Lotnisko w Olsztynie chwali się kolejnym dobrym wynikiem. Tym razem we wrześniu port na Mazury obsłużył ponad 12 tys. pasażerów, co oznacza wzrost o prawie 10 proc. względem poprzedniego roku. Pytanie, co dalej, bo sukces lotniska to w dużej mierze sukces lotów czarterowych realizowanych przez Small Planet.
Źródła wzrostuLotnisko Olsztyn-Mazury dynamicznie się rozwija. W tym roku obsłuży prawdopodobnie około 120 tys. podróżnych. To zasługa między innymi uruchomienia sezonie letnim połączeń z olsztyńskiego lotniska do Lwowa i Dortmundu. Szczególnym zainteresowaniem cieszyły się połączenia z niemieckim miastem, gdzie samoloty latały wypełnione w ponad 90 proc.
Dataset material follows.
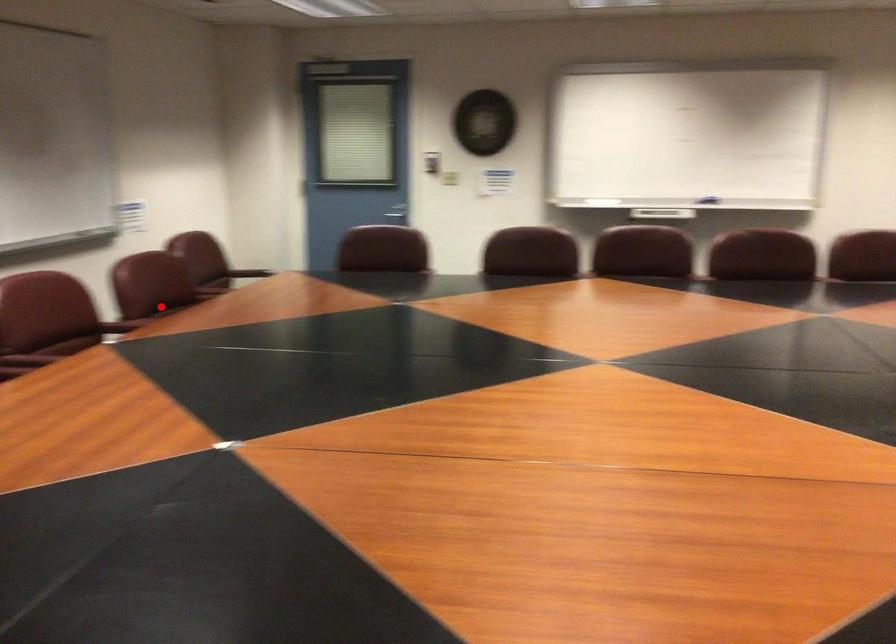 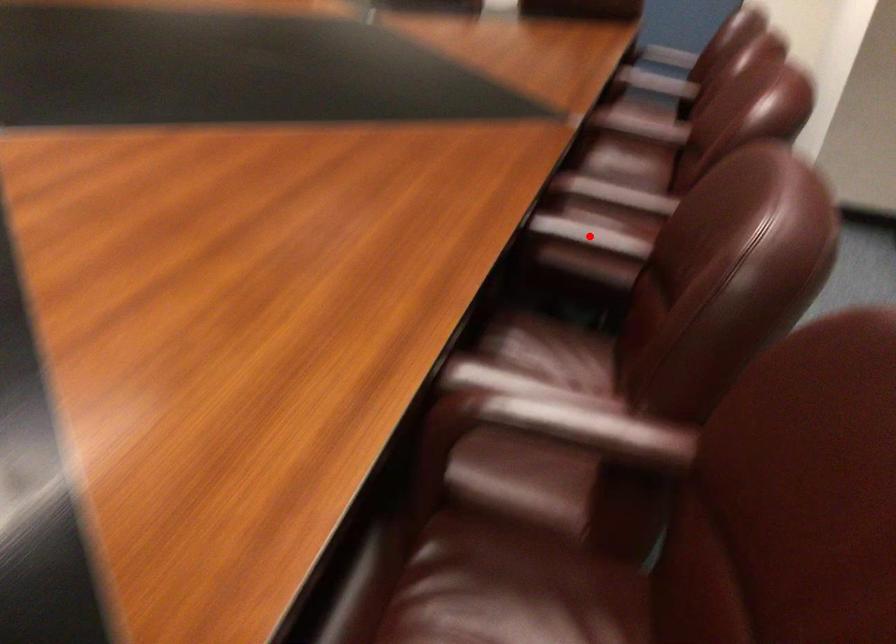 I am providing you with two images of the same scene from different viewpoints. A red point is marked on the first image and another point is marked on the second image. Is the marked point in image1 the same physical position as the marked point in image2?

Yes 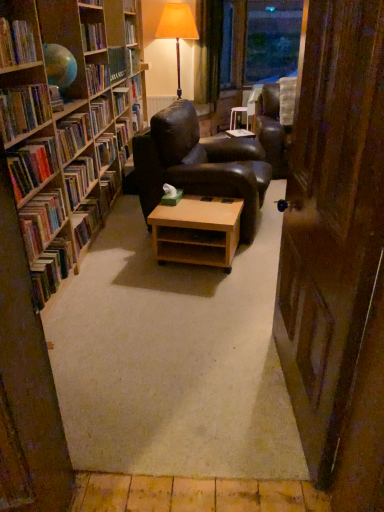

W tym sezonie z lotniska w Szymanach po raz pierwszy wystartowały też połączenia czarterowe do Burgas. Trasa cieszyła się zainteresowaniem zarówno ze strony mieszkańców regionu, jak i Rosjan z obwodu kaliningradzkiego. Niemal wszystkie samoloty na tej trasie latały pełne.
Połączenie do Burgas realizowały linie czarterowe Small Planet. Trasę do Lwowa zaoferowały linie PLL LOT, natomiast do Dortmundu – Wizz Air. Poza ty z Szyman realizowane są regularne połączenia do Londynu-Luton na pokładach linii lotniczych Wizz Air oraz Londynu-Stansted z liniami Ryanair.
Zagrożenie na horyzoncie?W tym sezonie z lotniska w Szymanach po raz pierwszy wystartowały połączenia czarterowe do Burgas. Realizował je litewski przewoźnik Small Planet samolotami Airbus A320. Loty odbywały się raz w tygodniu, we wtorki, od 19 czerwca do 4 września. Umowę na loty czarterowe do Bułgarii podpisano 27 października 2017 roku. Była to pierwsza umowa na tego typu połączenia. Do tej pory władze lotniska kontraktowały loty regularne do wybranych portów lotniczych.
Bilety na kursy do Bułgarii były sprzedawane w tzw. formule czarter mix. Pierwszeństwo sprzedaży miejsc miały biura podróży, a dopiero w końcowej fazie klienci indywidualni. Po uruchomieniu lotów w czerwcu trasa do Bułgarii cieszyła się dużym zainteresowaniem zarówno ze strony mieszkańców regionu, jak też – Rosjan z obwodu kaliningradzkiego. Niemal wszystkie samoloty na tej trasie latały pełne.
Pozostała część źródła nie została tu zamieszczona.